■ WORK TO COMPLETE ■
Among the entries that follow, find every line with the word "bullet" and list it.

■ RECORDS PROVIDED ■
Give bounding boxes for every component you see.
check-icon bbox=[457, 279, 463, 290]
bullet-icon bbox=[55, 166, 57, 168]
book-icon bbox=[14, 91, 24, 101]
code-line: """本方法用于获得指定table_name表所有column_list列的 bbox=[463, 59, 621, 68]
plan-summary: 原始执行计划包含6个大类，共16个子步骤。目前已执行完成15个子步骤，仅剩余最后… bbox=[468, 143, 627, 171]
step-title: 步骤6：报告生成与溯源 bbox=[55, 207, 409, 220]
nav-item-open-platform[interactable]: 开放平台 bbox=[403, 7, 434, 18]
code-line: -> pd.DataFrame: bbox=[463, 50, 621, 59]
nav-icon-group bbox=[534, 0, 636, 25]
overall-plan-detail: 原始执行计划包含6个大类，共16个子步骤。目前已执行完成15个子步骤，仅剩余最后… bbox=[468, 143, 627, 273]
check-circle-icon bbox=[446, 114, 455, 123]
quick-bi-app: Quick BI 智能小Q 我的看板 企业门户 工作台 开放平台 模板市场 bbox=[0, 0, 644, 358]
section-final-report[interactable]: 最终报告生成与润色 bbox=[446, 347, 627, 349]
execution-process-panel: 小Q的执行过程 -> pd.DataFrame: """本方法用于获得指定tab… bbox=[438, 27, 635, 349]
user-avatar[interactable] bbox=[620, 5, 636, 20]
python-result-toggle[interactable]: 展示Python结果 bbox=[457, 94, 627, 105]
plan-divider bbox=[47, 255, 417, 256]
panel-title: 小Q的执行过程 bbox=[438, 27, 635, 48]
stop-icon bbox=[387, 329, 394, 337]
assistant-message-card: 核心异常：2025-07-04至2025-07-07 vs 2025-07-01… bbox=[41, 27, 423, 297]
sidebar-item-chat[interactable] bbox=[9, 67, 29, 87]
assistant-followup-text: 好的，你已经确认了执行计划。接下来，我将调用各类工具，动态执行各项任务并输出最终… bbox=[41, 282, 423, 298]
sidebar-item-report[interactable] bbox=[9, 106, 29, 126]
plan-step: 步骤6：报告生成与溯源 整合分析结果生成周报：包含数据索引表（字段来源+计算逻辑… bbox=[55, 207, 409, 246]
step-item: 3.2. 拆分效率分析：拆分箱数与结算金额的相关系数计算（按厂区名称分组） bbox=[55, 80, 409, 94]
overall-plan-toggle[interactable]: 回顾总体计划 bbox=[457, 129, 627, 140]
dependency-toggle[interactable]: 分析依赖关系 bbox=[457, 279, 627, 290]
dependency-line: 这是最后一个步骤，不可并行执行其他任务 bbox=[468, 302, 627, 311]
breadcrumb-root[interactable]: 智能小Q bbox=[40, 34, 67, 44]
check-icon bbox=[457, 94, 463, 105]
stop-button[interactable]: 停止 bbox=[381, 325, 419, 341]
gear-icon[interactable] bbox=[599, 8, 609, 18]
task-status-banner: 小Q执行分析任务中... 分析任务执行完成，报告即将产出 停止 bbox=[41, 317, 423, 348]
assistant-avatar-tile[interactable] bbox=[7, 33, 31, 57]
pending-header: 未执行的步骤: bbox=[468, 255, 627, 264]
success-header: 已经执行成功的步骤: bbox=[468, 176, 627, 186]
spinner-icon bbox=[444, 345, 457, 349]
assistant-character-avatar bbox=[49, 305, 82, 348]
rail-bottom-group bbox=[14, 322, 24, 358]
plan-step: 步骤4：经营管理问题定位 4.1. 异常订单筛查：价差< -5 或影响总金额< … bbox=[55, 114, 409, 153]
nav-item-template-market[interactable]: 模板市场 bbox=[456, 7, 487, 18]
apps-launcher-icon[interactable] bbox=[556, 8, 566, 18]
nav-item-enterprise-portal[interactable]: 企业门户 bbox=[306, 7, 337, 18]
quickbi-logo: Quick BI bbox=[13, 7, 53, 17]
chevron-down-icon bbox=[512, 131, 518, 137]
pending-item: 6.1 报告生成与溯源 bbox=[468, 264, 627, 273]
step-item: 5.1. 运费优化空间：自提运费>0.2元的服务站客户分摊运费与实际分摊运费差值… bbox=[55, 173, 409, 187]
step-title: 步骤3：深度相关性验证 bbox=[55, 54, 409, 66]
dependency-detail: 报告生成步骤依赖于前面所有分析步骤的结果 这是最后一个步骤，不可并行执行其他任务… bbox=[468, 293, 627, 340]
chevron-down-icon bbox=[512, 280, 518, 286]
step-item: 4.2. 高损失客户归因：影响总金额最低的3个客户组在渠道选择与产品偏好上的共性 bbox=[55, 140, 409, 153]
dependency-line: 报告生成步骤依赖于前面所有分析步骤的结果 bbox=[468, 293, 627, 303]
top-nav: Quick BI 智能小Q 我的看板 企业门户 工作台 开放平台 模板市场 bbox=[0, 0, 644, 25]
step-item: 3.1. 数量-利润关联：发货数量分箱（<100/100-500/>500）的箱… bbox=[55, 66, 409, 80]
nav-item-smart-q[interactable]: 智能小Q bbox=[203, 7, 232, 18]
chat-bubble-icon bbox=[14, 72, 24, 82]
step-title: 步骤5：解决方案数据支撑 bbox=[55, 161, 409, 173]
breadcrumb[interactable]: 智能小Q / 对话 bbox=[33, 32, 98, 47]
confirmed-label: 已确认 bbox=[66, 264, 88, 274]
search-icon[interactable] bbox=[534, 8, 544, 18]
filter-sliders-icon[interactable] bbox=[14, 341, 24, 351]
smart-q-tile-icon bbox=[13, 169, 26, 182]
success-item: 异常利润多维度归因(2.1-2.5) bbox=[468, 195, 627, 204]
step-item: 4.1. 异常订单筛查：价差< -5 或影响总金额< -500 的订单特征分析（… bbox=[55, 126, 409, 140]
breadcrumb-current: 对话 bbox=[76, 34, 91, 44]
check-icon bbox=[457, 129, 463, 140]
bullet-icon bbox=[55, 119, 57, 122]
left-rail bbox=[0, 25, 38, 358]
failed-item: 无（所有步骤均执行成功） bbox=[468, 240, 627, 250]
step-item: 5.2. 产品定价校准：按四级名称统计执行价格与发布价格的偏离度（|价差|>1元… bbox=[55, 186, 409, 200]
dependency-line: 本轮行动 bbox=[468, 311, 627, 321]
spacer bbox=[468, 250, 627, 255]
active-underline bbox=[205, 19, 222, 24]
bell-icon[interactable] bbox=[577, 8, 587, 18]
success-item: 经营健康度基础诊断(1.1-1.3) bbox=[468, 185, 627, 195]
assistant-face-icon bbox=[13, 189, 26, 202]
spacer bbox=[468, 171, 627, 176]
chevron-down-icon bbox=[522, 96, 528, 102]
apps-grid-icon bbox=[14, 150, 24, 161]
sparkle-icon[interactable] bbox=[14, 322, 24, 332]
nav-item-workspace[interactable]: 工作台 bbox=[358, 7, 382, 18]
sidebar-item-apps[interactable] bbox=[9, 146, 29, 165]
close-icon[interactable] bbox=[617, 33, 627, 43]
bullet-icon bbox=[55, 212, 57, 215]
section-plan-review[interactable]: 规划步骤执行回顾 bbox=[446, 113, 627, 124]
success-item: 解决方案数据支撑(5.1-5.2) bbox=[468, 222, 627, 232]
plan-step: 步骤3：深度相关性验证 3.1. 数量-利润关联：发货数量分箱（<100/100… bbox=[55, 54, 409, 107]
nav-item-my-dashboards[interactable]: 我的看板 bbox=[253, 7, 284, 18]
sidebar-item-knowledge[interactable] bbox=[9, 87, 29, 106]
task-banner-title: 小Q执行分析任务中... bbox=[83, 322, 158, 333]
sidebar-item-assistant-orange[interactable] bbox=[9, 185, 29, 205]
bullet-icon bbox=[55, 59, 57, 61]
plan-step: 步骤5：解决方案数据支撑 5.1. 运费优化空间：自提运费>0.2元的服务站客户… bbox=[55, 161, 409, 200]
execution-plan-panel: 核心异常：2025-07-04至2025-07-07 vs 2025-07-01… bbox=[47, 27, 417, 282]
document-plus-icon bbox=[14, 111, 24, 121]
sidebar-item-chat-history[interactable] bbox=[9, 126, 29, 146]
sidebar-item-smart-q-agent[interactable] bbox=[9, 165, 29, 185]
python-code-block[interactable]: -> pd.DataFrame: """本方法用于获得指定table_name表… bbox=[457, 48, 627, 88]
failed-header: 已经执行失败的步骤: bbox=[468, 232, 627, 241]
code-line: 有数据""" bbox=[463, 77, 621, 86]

■ YOUR RESPONSE ■
bullet-icon bbox=[55, 166, 57, 168]
bullet-icon bbox=[55, 119, 57, 122]
bullet-icon bbox=[55, 212, 57, 215]
bullet-icon bbox=[55, 59, 57, 61]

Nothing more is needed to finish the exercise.